*** Data shown Section Begins ***

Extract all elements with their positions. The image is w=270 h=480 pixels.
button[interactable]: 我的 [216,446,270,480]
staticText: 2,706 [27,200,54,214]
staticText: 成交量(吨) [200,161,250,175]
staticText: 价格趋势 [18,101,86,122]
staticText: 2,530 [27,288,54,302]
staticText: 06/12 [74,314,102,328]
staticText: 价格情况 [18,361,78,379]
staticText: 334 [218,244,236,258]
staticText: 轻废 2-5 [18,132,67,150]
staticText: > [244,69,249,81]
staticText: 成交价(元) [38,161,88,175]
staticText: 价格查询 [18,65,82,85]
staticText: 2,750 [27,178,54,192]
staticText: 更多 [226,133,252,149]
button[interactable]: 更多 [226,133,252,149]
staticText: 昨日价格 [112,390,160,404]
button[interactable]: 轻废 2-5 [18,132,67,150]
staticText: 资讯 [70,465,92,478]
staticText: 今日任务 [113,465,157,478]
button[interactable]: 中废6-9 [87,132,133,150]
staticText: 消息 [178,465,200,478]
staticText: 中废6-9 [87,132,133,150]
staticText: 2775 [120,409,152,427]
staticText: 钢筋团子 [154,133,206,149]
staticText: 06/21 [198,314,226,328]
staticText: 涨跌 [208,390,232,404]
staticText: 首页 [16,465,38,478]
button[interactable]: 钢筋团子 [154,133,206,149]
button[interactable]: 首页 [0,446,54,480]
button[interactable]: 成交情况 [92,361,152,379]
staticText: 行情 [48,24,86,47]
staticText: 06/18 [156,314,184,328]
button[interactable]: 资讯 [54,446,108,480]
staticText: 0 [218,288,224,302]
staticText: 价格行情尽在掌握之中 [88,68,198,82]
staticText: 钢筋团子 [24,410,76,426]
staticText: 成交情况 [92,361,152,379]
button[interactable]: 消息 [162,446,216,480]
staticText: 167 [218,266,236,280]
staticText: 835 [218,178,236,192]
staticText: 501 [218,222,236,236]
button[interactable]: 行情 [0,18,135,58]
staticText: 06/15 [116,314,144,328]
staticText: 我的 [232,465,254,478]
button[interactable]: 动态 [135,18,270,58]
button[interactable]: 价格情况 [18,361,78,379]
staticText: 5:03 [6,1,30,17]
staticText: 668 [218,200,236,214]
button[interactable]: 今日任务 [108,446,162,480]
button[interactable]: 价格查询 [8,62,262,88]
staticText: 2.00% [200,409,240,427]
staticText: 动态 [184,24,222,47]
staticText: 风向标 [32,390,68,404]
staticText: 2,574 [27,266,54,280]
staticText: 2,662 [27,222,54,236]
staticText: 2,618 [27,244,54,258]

*** Data shown Section Ends ***

§ **Your objective**
Output the material again, line for line.

§ **Answer for the task**
Extract all elements with their positions. The image is w=270 h=480 pixels.
button[interactable]: 我的 [216,446,270,480]
staticText: 2,706 [27,200,54,214]
staticText: 成交量(吨) [200,161,250,175]
staticText: 价格趋势 [18,101,86,122]
staticText: 2,530 [27,288,54,302]
staticText: 06/12 [74,314,102,328]
staticText: 价格情况 [18,361,78,379]
staticText: 334 [218,244,236,258]
staticText: 轻废 2-5 [18,132,67,150]
staticText: > [244,69,249,81]
staticText: 成交价(元) [38,161,88,175]
staticText: 价格查询 [18,65,82,85]
staticText: 2,750 [27,178,54,192]
staticText: 更多 [226,133,252,149]
button[interactable]: 更多 [226,133,252,149]
staticText: 昨日价格 [112,390,160,404]
button[interactable]: 轻废 2-5 [18,132,67,150]
staticText: 资讯 [70,465,92,478]
staticText: 今日任务 [113,465,157,478]
button[interactable]: 中废6-9 [87,132,133,150]
staticText: 消息 [178,465,200,478]
staticText: 中废6-9 [87,132,133,150]
staticText: 2775 [120,409,152,427]
staticText: 钢筋团子 [154,133,206,149]
staticText: 06/21 [198,314,226,328]
staticText: 涨跌 [208,390,232,404]
staticText: 首页 [16,465,38,478]
button[interactable]: 钢筋团子 [154,133,206,149]
button[interactable]: 首页 [0,446,54,480]
button[interactable]: 成交情况 [92,361,152,379]
staticText: 行情 [48,24,86,47]
staticText: 06/18 [156,314,184,328]
button[interactable]: 资讯 [54,446,108,480]
staticText: 0 [218,288,224,302]
staticText: 价格行情尽在掌握之中 [88,68,198,82]
staticText: 钢筋团子 [24,410,76,426]
staticText: 成交情况 [92,361,152,379]
button[interactable]: 消息 [162,446,216,480]
staticText: 167 [218,266,236,280]
staticText: 835 [218,178,236,192]
staticText: 501 [218,222,236,236]
button[interactable]: 行情 [0,18,135,58]
staticText: 06/15 [116,314,144,328]
staticText: 我的 [232,465,254,478]
button[interactable]: 动态 [135,18,270,58]
button[interactable]: 价格情况 [18,361,78,379]
staticText: 5:03 [6,1,30,17]
staticText: 668 [218,200,236,214]
button[interactable]: 今日任务 [108,446,162,480]
button[interactable]: 价格查询 [8,62,262,88]
staticText: 2.00% [200,409,240,427]
staticText: 动态 [184,24,222,47]
staticText: 风向标 [32,390,68,404]
staticText: 2,574 [27,266,54,280]
staticText: 2,662 [27,222,54,236]
staticText: 2,618 [27,244,54,258]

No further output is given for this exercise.